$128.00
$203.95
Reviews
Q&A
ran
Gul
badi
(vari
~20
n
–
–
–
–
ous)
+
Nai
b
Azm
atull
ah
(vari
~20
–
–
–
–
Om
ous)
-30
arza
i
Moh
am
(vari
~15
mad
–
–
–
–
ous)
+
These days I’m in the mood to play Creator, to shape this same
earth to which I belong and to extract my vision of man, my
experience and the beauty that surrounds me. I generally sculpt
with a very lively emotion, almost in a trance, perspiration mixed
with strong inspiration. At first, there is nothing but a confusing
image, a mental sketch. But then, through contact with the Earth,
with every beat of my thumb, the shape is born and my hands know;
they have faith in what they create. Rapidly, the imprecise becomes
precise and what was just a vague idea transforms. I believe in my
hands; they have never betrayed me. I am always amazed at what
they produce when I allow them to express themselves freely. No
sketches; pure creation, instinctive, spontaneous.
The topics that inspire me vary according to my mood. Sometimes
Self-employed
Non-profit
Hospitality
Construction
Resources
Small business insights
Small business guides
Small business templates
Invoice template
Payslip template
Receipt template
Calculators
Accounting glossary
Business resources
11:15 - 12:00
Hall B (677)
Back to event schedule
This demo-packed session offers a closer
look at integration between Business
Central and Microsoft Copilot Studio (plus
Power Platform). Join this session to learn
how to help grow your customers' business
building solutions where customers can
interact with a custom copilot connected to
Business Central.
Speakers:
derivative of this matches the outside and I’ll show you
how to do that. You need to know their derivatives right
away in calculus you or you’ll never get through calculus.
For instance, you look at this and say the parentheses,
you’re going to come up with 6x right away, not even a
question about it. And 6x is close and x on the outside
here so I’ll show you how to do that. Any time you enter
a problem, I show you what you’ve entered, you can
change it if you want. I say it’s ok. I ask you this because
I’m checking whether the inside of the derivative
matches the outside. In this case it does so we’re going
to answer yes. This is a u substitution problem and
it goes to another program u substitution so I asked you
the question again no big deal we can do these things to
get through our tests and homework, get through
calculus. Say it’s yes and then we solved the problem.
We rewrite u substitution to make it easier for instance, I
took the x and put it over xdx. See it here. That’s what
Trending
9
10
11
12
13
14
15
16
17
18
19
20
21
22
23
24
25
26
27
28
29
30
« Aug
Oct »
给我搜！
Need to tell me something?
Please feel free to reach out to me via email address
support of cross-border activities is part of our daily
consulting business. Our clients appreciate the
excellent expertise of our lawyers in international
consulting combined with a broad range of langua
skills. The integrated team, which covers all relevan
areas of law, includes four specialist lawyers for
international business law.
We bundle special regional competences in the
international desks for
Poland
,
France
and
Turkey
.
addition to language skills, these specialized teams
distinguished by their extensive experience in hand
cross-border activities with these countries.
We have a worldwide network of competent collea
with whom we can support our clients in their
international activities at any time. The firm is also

• • • •

_Your task_
Once more and in full, please write out the listing above exactly.

_Answer area_
$128.00
$203.95
Reviews
Q&A
ran
Gul
badi
(vari
~20
n
–
–
–
–
ous)
+
Nai
b
Azm
atull
ah
(vari
~20
–
–
–
–
Om
ous)
-30
arza
i
Moh
am
(vari
~15
mad
–
–
–
–
ous)
+
These days I’m in the mood to play Creator, to shape this same
earth to which I belong and to extract my vision of man, my
experience and the beauty that surrounds me. I generally sculpt
with a very lively emotion, almost in a trance, perspiration mixed
with strong inspiration. At first, there is nothing but a confusing
image, a mental sketch. But then, through contact with the Earth,
with every beat of my thumb, the shape is born and my hands know;
they have faith in what they create. Rapidly, the imprecise becomes
precise and what was just a vague idea transforms. I believe in my
hands; they have never betrayed me. I am always amazed at what
they produce when I allow them to express themselves freely. No
sketches; pure creation, instinctive, spontaneous.
The topics that inspire me vary according to my mood. Sometimes
Self-employed
Non-profit
Hospitality
Construction
Resources
Small business insights
Small business guides
Small business templates
Invoice template
Payslip template
Receipt template
Calculators
Accounting glossary
Business resources
11:15 - 12:00
Hall B (677)
Back to event schedule
This demo-packed session offers a closer
look at integration between Business
Central and Microsoft Copilot Studio (plus
Power Platform). Join this session to learn
how to help grow your customers' business
building solutions where customers can
interact with a custom copilot connected to
Business Central.
Speakers:
derivative of this matches the outside and I’ll show you
how to do that. You need to know their derivatives right
away in calculus you or you’ll never get through calculus.
For instance, you look at this and say the parentheses,
you’re going to come up with 6x right away, not even a
question about it. And 6x is close and x on the outside
here so I’ll show you how to do that. Any time you enter
a problem, I show you what you’ve entered, you can
change it if you want. I say it’s ok. I ask you this because
I’m checking whether the inside of the derivative
matches the outside. In this case it does so we’re going
to answer yes. This is a u substitution problem and
it goes to another program u substitution so I asked you
the question again no big deal we can do these things to
get through our tests and homework, get through
calculus. Say it’s yes and then we solved the problem.
We rewrite u substitution to make it easier for instance, I
took the x and put it over xdx. See it here. That’s what
Trending
9
10
11
12
13
14
15
16
17
18
19
20
21
22
23
24
25
26
27
28
29
30
« Aug
Oct »
给我搜！
Need to tell me something?
Please feel free to reach out to me via email address
support of cross-border activities is part of our daily
consulting business. Our clients appreciate the
excellent expertise of our lawyers in international
consulting combined with a broad range of langua
skills. The integrated team, which covers all relevan
areas of law, includes four specialist lawyers for
international business law.
We bundle special regional competences in the
international desks for
Poland
,
France
and
Turkey
.
addition to language skills, these specialized teams
distinguished by their extensive experience in hand
cross-border activities with these countries.
We have a worldwide network of competent collea
with whom we can support our clients in their
international activities at any time. The firm is also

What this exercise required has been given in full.